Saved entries
■ ■ ■ ■

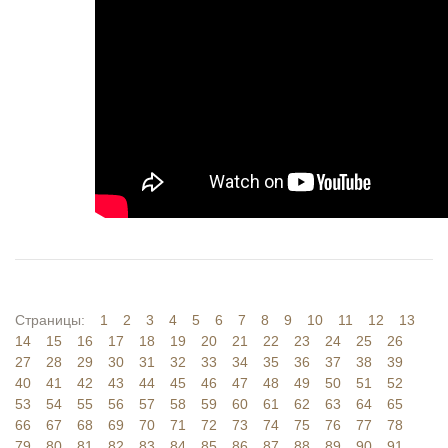
Страницы:
1
2
3
4
5
6
7
8
9
10
11
12
13
14
15
16
17
18
19
20
21
22
23
24
25
26
27
28
29
30
31
32
33
34
35
36
37
38
39
40
41
42
43
44
45
46
47
48
49
50
51
52
53
54
55
56
57
58
59
60
61
62
63
64
65
66
67
68
69
70
71
72
73
74
75
76
77
78
79
80
81
82
83
84
85
86
87
88
89
90
91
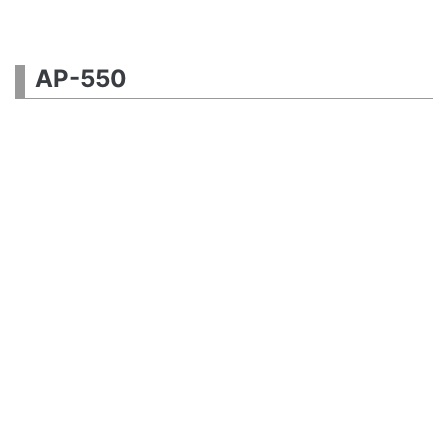
AP-550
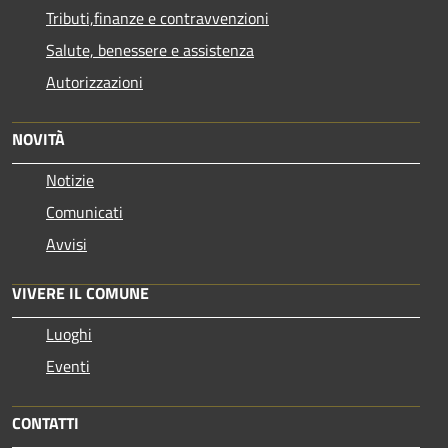
Tributi,finanze e contravvenzioni
Salute, benessere e assistenza
Autorizzazioni
NOVITÀ
Notizie
Comunicati
Avvisi
VIVERE IL COMUNE
Luoghi
Eventi
CONTATTI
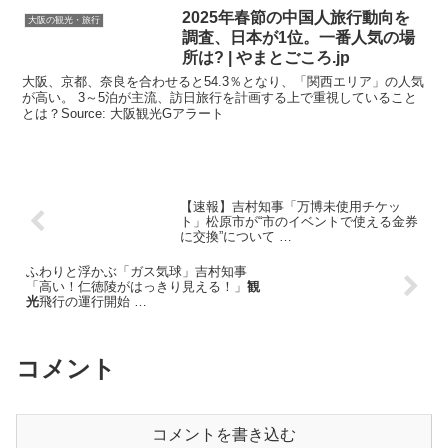
2025年春節の中国人旅行動向を
大阪の観光・旅行
調査、日本が1位。一番人気の場
所は? | やまとごころ.jp
大阪、京都、奈良を合わせると54.3％となり、「関西エリア」の人気
が高い。 3～5泊が主流、訪日旅行を計画する上で重視していること
とは？Source: 大阪観光Gアラート
【速報】吉村知事「万博未使用チケッ
ト」松原市が“市のイベントで使える金券
に交換”について …
ふわりと浮かぶ「ガス気球」吉村知事
「高い！仁徳陵がはっきり見える！」
観
光
飛行の運行開始 …
コメント
コメントを書き込む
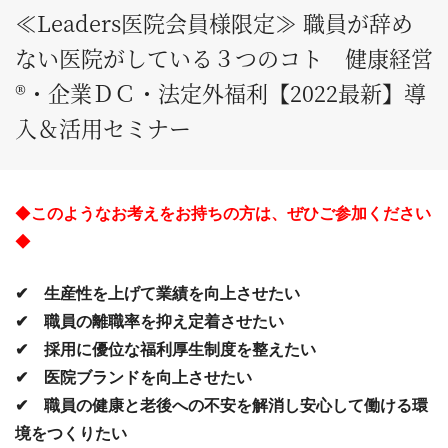
≪Leaders医院会員様限定≫ 職員が辞め
ない医院がしている３つのコト 健康経営
®・企業ＤＣ・法定外福利【2022最新】導
入＆活用セミナー
◆
このようなお考えをお持ちの方は、ぜひご参加くださ
い
◆
✔ 生産性を上げて業績を向上させたい
✔ 職員の離職率を抑え定着させたい
✔ 採用に優位な福利厚生制度を整えたい
✔ 医院ブランドを向上させたい
✔ 職員の健康と老後への不安を解消し安心して働ける環
境をつくりたい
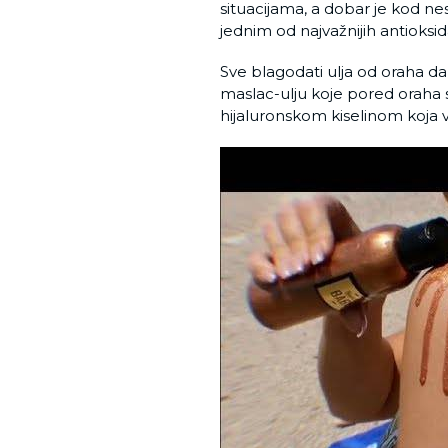
situacijama, a dobar je kod ne
jednim od najvažnijih antioks
Sve blagodati ulja od oraha 
maslac-ulju koje pored oraha s
hijaluronskom kiselinom koja vež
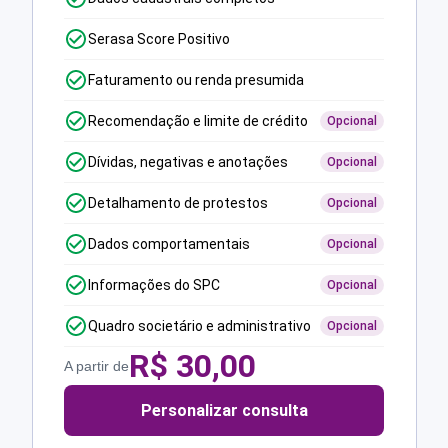
Serasa Score Positivo
Faturamento ou renda presumida
Recomendação e limite de crédito
Opcional
Dívidas, negativas e anotações
Opcional
Detalhamento de protestos
Opcional
Dados comportamentais
Opcional
Informações do SPC
Opcional
Quadro societário e administrativo
Opcional
R$
30,00
A partir de
Personalizar consulta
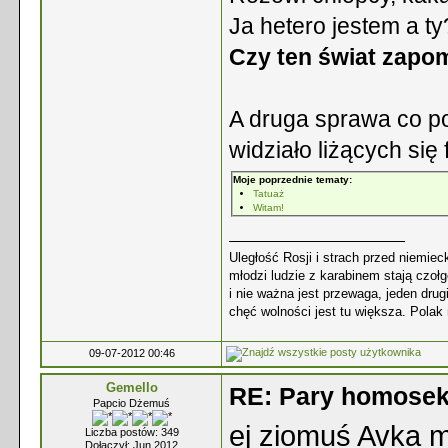
Ja hetero jestem a t
Czy ten świat zapom
A druga sprawa co p
widziało liżących się
Moje poprzednie tematy:
Tatuaż
Witam!
Uległość Rosji i strach przed niemie
młodzi ludzie z karabinem stają czoł
i nie ważna jest przewaga, jeden dr
chęć wolności jest tu większa. Polak
09-07-2012 00:46
Gemello
RE: Pary homoseks
Papcio Dżemuś
ej ziomuś Avka m
Liczba postów: 349
Dołączył: Jun 2012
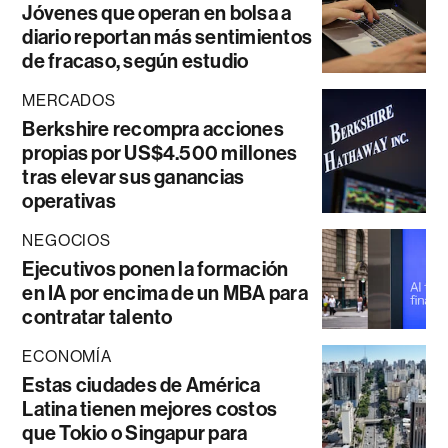
Jóvenes que operan en bolsa a
diario reportan más sentimientos
de fracaso, según estudio
MERCADOS
Berkshire recompra acciones
propias por US$4.500 millones
tras elevar sus ganancias
operativas
NEGOCIOS
Ejecutivos ponen la formación
en IA por encima de un MBA para
contratar talento
ECONOMÍA
Estas ciudades de América
Latina tienen mejores costos
que Tokio o Singapur para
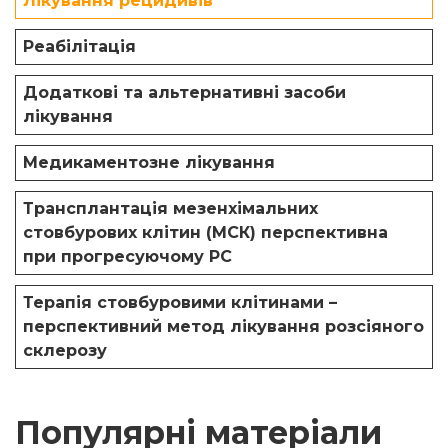
Лікування рецидивів
Реабілітація
Додаткові та альтернативні засоби
лікування
Медикаментозне лікування
Трансплантація мезенхімальних
стовбурових клітин (МСК) перспективна
при прогресуючому РС
Терапія стовбуровими клітинами –
перспективний метод лікування розсіяного
склерозу
Популярні матеріали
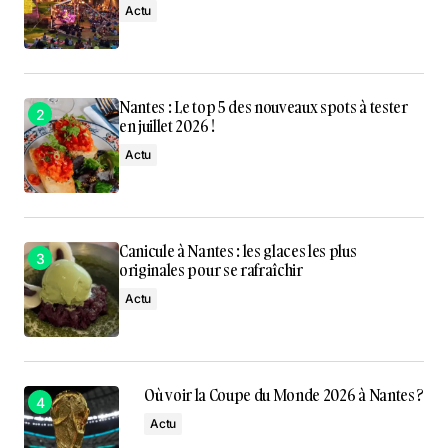
Actu
Nantes : Le top 5 des nouveaux spots à tester
en juillet 2026 !
Actu
Canicule à Nantes : les glaces les plus
originales pour se rafraîchir
Actu
Où voir la Coupe du Monde 2026 à Nantes ?
Actu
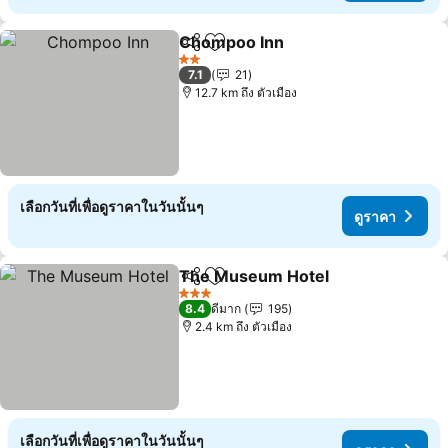
Chompoo Inn
แชร์
เพิ่มในรายการโปรด
ดูราคา
2 ดาว
7.1
21
12.7 km ถึง ตัวเมือง
เลือกวันที่เพื่อดูราคาในวันนั้นๆ
ดูราคา
The Museum Hotel
แชร์
เพิ่มในรายการโปรด
ดูราคา
3 ดาว
8.4
ดีมาก
195
2.4 km ถึง ตัวเมือง
เลือกวันที่เพื่อดูราคาในวันนั้นๆ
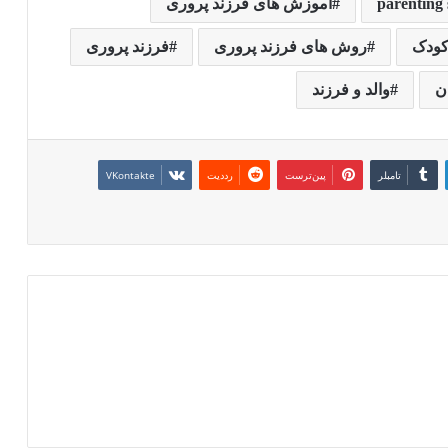
parenting 
آموزش های فرزند پروری
کودک
روش های فرزند پروری
فرزند پروری
ن
والد و فرزند
‫تامبلر
‫پین‌ترست
‫رددیت
‫VKontakte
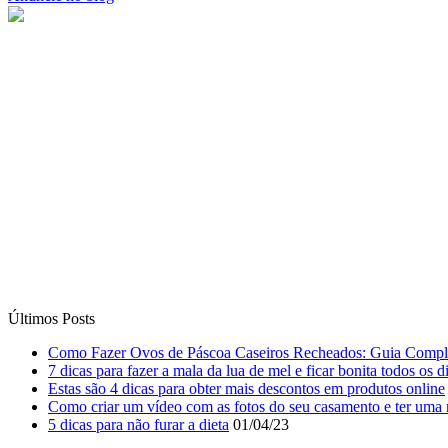
Últimos Posts
Como Fazer Ovos de Páscoa Caseiros Recheados: Guia Compl
7 dicas para fazer a mala da lua de mel e ficar bonita todos os d
Estas são 4 dicas para obter mais descontos em produtos online
Como criar um vídeo com as fotos do seu casamento e ter uma 
5 dicas para não furar a dieta
01/04/23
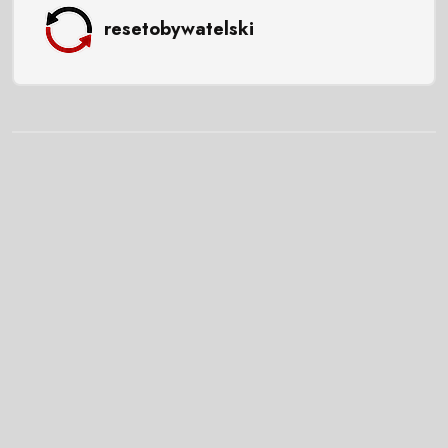
resetobywatelski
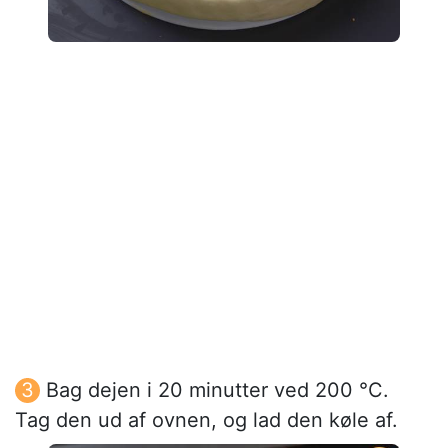
Bag dejen i 20 minutter ved 200 °C.
Tag den ud af ovnen, og lad den køle af.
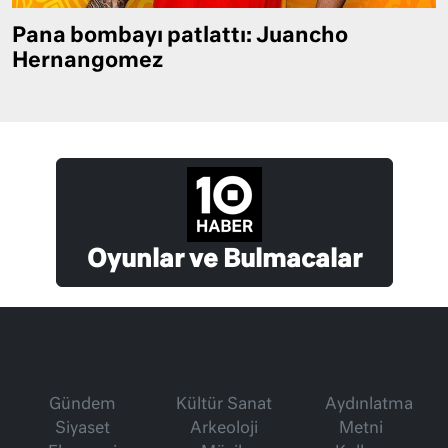
Pana bombayı patlattı: Juancho
Hernangomez
Oyunlar ve Bulmacalar
Gündem
Kültür Sanat
Aydınlatma
Siyaset
Arkeoloji
Metni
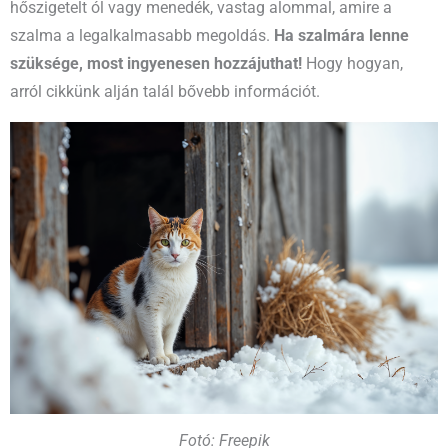
hőszigetelt ól vagy menedék, vastag alommal, amire a
szalma a legalkalmasabb megoldás.
Ha szalmára lenne
szüksége, most ingyenesen hozzájuthat!
Hogy hogyan,
arról cikkünk alján talál bővebb információt.
Fotó: Freepik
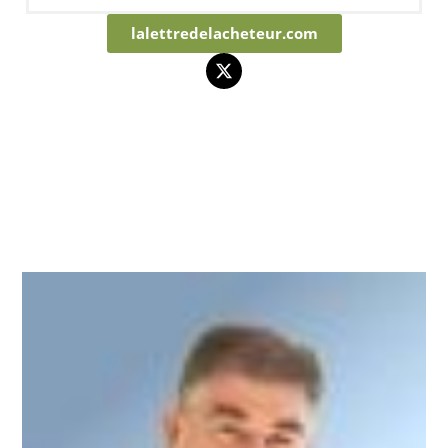
lalettredelacheteur.com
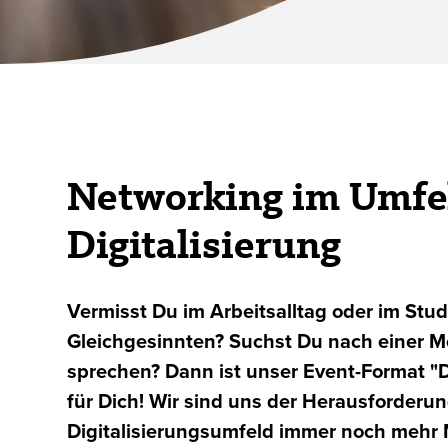
Networking im Umfe
Digitalisierung
Vermisst Du im Arbeitsalltag oder im St
Gleichgesinnten? Suchst Du nach einer M
sprechen? Dann ist unser Event-Format 
für Dich! Wir sind uns der Herausforderu
Digitalisierungsumfeld immer noch mehr 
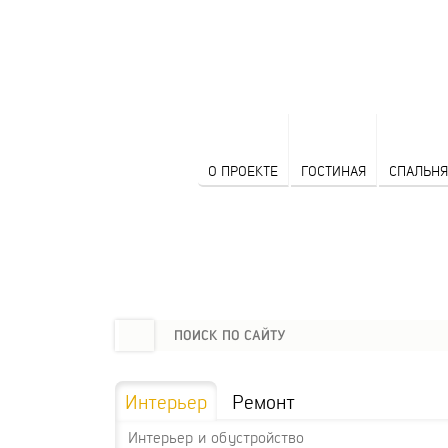
О ПРОЕКТЕ
ГОСТИНАЯ
СПАЛЬНЯ
Интерьер
Ремонт
Интерьер и обустройство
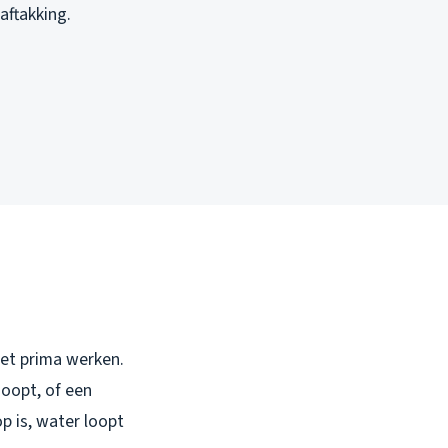
aftakking.
het prima werken.
hoopt, of een
p is, water loopt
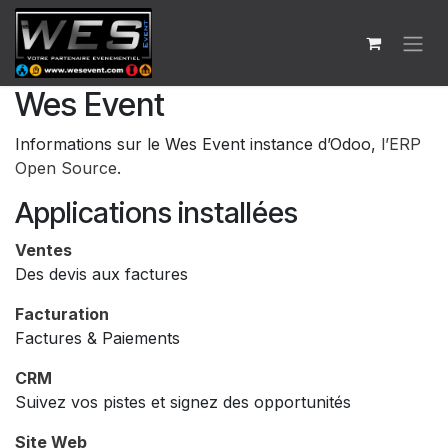
Se rendre au contenu
Wes Event
Informations sur le Wes Event instance d’Odoo,
l’ERP
Open Source
.
Applications installées
Ventes
Des devis aux factures
Facturation
Factures & Paiements
CRM
Suivez vos pistes et signez des opportunités
Site Web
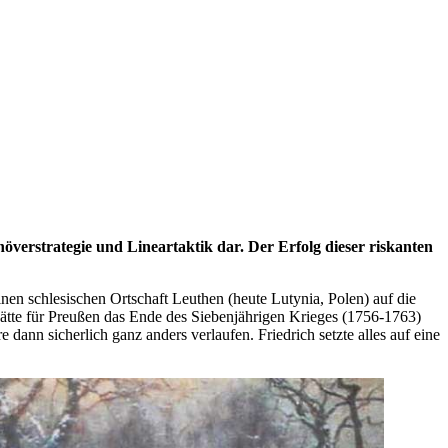
verstrategie und Lineartaktik dar. Der Erfolg dieser riskanten
inen schlesischen Ortschaft Leuthen (heute Lutynia, Polen) auf die
ätte für Preußen das Ende des Siebenjährigen Krieges (1756-1763)
ann sicherlich ganz anders verlaufen. Friedrich setzte alles auf eine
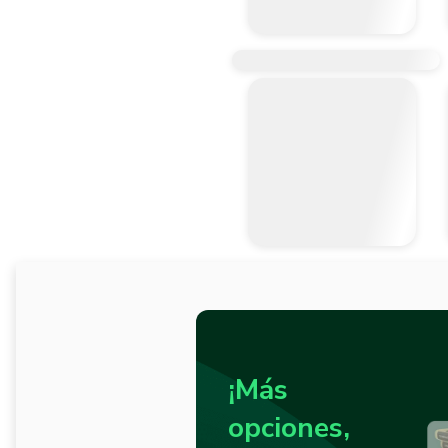
¡Más
opciones,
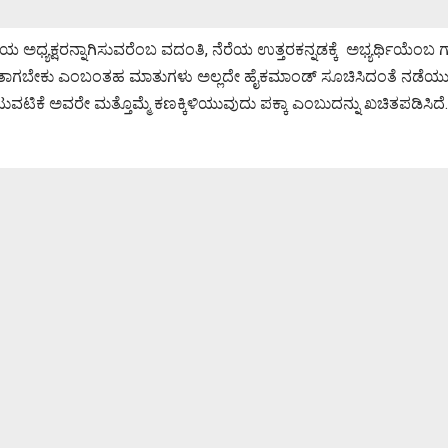
ಯ ಅಧ್ಯಕ್ಷರನ್ನಾಗಿಸುವರೆಂಬ ವದಂತಿ, ನೆರೆಯ ಉತ್ತರಕನ್ನಡಕ್ಕೆ ಅಭ್ಯರ್ಥಿಯೆಂಬ ಗಾಳಿ
ಾಗಬೇಕು ಎಂಬಂತಹ ಮಾತುಗಳು ಅಲ್ಲದೇ ಹೈಕಮಾಂಡ್ ಸೂಚಿಸಿದಂತೆ ನಡೆಯುವುದ
ಕೆ ಅವರೇ ಮತ್ತೊಮ್ಮೆ ಕಣಕ್ಕಿಳಿಯುವುದು ಪಕ್ಕಾ ಎಂಬುದನ್ನು ಖಚಿತಪಡಿಸಿದ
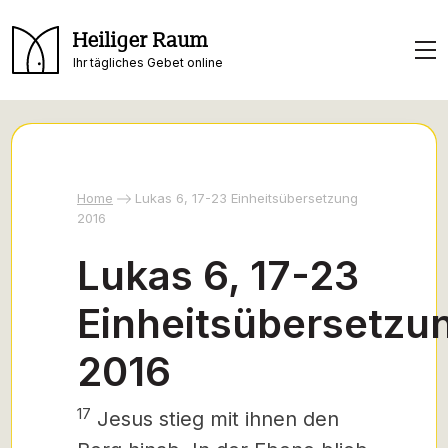
Heiliger Raum
Ihr tägliches Gebet online
Home
Lukas 6, 17-23 Einheitsübersetzung
2016
Lukas 6, 17-23
Einheitsübersetzu
2016
17
Jesus stieg mit ihnen den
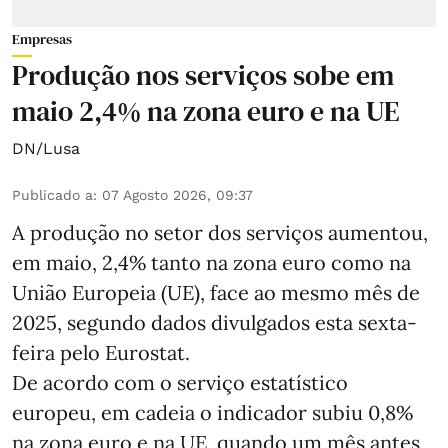
Empresas
Produção nos serviços sobe em
maio 2,4% na zona euro e na UE
DN/Lusa
Publicado a
:
07 Agosto 2026, 09:37
A produção no setor dos serviços aumentou,
em maio, 2,4% tanto na zona euro como na
União Europeia (UE), face ao mesmo mês de
2025, segundo dados divulgados esta sexta-
feira pelo Eurostat.
De acordo com o serviço estatístico
europeu, em cadeia o indicador subiu 0,8%
na zona euro e na UE, quando um mês antes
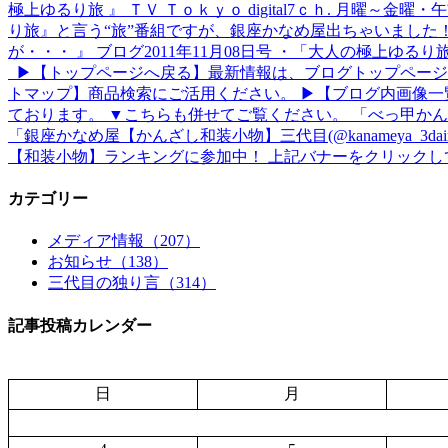
極上ゆるり旅 』 ＴＶ Ｔｏｋｙｏ digital7ｃｈ. 月曜～金曜
り旅』と言う“旅”番組ですが、銀座かなめ屋出ちゃいました！ 
が・・・ 』 ブログ2011年11月08日号 ・「大人の極上ゆ
▶【トップページへ戻る】最新情報は、ブログトップページ
トマップ】商品検索にご活用ください。 ▶【ブログ内画像一
ております。 ▼こちらも併せてご覧ください。 「べっ甲か
「銀座かなめ屋【かんざし和装小物】三代目(@kanameya_
【和装小物】ランキングに参加中！ 上記バナーをクリックし
カテゴリー
メディア情報（207）
お知らせ（138）
三代目の独り言（314）
記事投稿カレンダー
日
月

■ ■ ■ ■

## WHAT IS NEEDED
Among the entries, find each line that includes the string "پروری" and copy it.

## SOLUTION
آموزش های فرزند پروری
روش های فرزند پروری
فرزند پروری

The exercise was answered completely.